> _HOW TO COMPLETE THIS TASK_
Starting at the line that contains "mind, which means less handling at the", copy every line through the end of the records below exactly as written, leaving out pictures.

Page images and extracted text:
◆ ◆ ◆ ◆ ◆ ◆ ◆
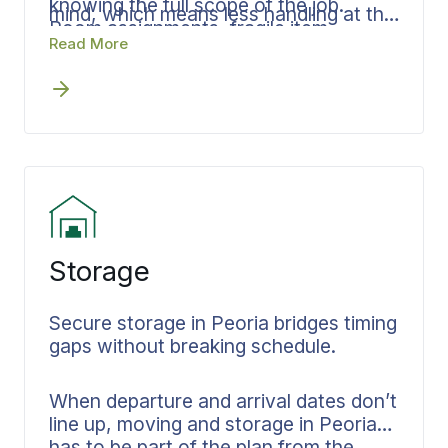
knowing the full scope of the job.
mind, which means less handling at the
Room assignments, fragile item
destination and a faster, cleaner
Read More
protocols, and delivery sequencing are
delivery window. Documentation stays
established in advance so nothing is
consistent from your Peoria home
improvised on the day.
through final placement.
Storage
Secure storage in Peoria bridges timing
gaps without breaking schedule.
When departure and arrival dates don’t
line up, moving and storage in Peoria
has to be part of the plan from the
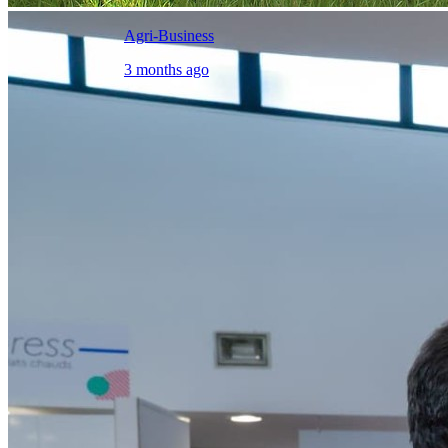
Agri-Business
3 months ago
◆ ◆ ◆ ◆ ◆ ◆ ◆
> _RESPONSE_
mind, which means less handling at the
Room assignments, fragile item
destination and a faster, cleaner
Read More
protocols, and delivery sequencing are
delivery window. Documentation stays
established in advance so nothing is
consistent from your Peoria home
improvised on the day.
through final placement.
Storage
Secure storage in Peoria bridges timing
gaps without breaking schedule.
When departure and arrival dates don’t
line up, moving and storage in Peoria
has to be part of the plan from the
Agri-Business
3 months ago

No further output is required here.